## Joining DataFrames in Pandas

Joining and merging DataFrames is the core process to start with data analysis and machine learning tasks.

- While building a model if the data is available from different sources then we may need to merge multiple csv files together in a single DataFrame.

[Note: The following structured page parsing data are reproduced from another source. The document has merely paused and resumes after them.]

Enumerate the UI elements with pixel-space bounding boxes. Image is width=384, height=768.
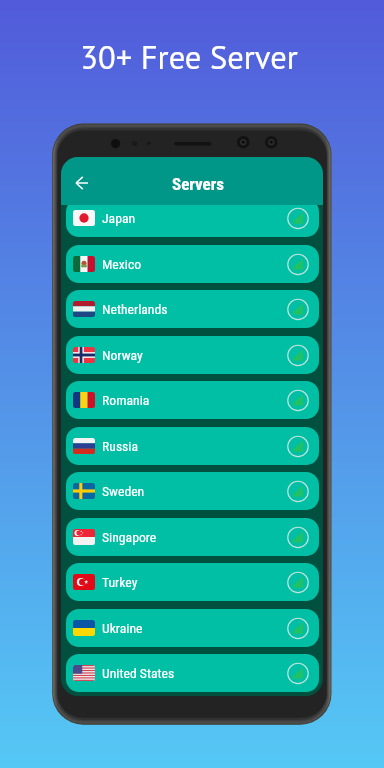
staticText: Turkey [102,574,138,590]
button[interactable]: Romania [66,381,319,419]
button[interactable]: Ukraine [66,609,319,647]
staticText: Singapore [102,529,157,545]
button[interactable]: Turkey [66,563,319,601]
button[interactable]: Norway [66,336,319,374]
button[interactable]: Singapore [66,518,319,556]
button[interactable]: United States [66,654,319,692]
button[interactable]: Netherlands [66,290,319,328]
staticText: Japan [102,210,136,226]
button[interactable]: Japan [66,199,319,237]
staticText: Servers [172,174,225,194]
button[interactable]: Russia [66,427,319,465]
staticText: Ukraine [102,620,143,636]
button[interactable]: Mexico [66,245,319,283]
button[interactable]: Sweden [66,472,319,510]
staticText: Romania [102,392,150,408]
staticText: Netherlands [102,301,168,317]
button[interactable]: Back [63,169,89,197]
staticText: 30+ Free Server [0,36,381,78]
staticText: Mexico [102,256,142,272]
staticText: Norway [102,347,143,363]
staticText: Sweden [102,483,145,499]
staticText: Russia [102,438,139,454]
staticText: United States [102,665,175,681]
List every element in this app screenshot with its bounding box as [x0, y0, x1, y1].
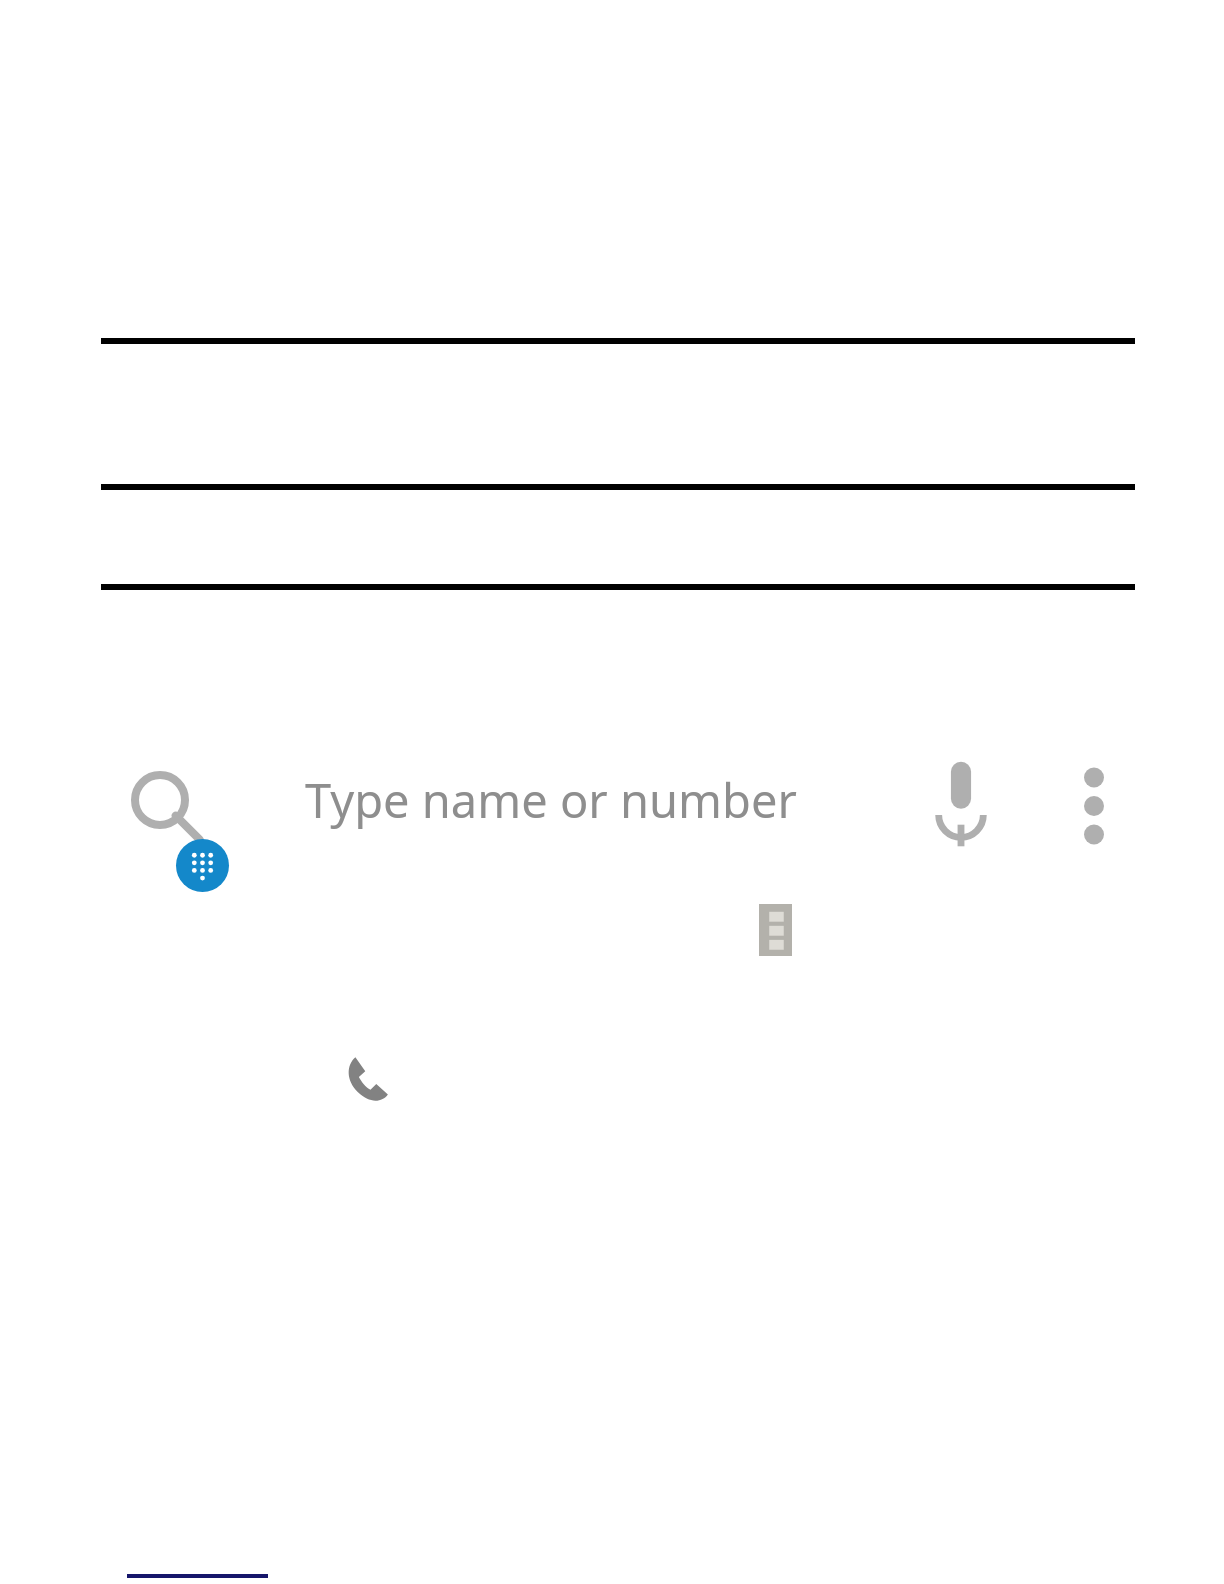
- button[interactable]: More options: [1062, 760, 1126, 852]
- button[interactable]: Voice search: [925, 757, 997, 851]
- button[interactable]: Type name or number: [305, 768, 865, 848]
- button[interactable]: Dial pad: [176, 839, 229, 892]
- button[interactable]: Call: [338, 1048, 396, 1106]
- button[interactable]: Search: [122, 762, 202, 842]
- staticText: Type name or number: [305, 768, 797, 832]
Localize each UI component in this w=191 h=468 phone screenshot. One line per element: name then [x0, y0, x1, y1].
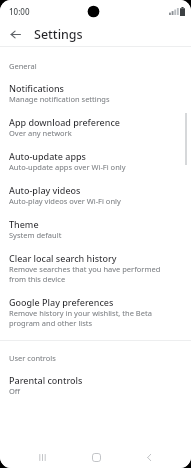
button[interactable]: Recent apps: [31, 446, 53, 468]
button[interactable]: Theme: [0, 206, 191, 240]
staticText: User controls: [9, 353, 56, 363]
button[interactable]: Google Play preferences: [0, 284, 191, 328]
button[interactable]: App download preference: [0, 104, 191, 138]
staticText: System default: [9, 230, 62, 240]
staticText: Remove history in your wishlist, the Bet…: [9, 308, 178, 328]
staticText: Auto-update apps: [9, 150, 86, 162]
staticText: Auto-play videos over Wi-Fi only: [9, 196, 121, 206]
button[interactable]: Home: [85, 446, 107, 468]
button[interactable]: Back: [5, 24, 25, 44]
button[interactable]: Parental controls: [0, 363, 191, 396]
staticText: Manage notification settings: [9, 94, 110, 104]
button[interactable]: Back: [138, 446, 160, 468]
button[interactable]: Auto-play videos: [0, 172, 191, 206]
staticText: Auto-play videos: [9, 184, 81, 196]
staticText: Google Play preferences: [9, 296, 114, 308]
staticText: Parental controls: [9, 374, 83, 386]
staticText: Notifications: [9, 82, 64, 94]
staticText: Off: [9, 386, 21, 396]
staticText: App download preference: [9, 116, 120, 128]
staticText: 10:00: [9, 6, 30, 17]
button[interactable]: Auto-update apps: [0, 138, 191, 172]
staticText: Over any network: [9, 128, 72, 138]
button[interactable]: Clear local search history: [0, 240, 191, 284]
staticText: Remove searches that you have performed …: [9, 264, 178, 284]
staticText: Clear local search history: [9, 252, 117, 264]
staticText: General: [9, 61, 37, 71]
staticText: Settings: [34, 26, 83, 43]
staticText: Theme: [9, 218, 39, 230]
button[interactable]: Notifications: [0, 71, 191, 104]
staticText: Auto-update apps over Wi-Fi only: [9, 162, 126, 172]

- To join these DataFrames, pandas provides multiple functions like

    - concat()
    - merge()
    - join()
    
- For a horizontal combination we have merge() and join(), whereas for vertical combination we can use concat() and append().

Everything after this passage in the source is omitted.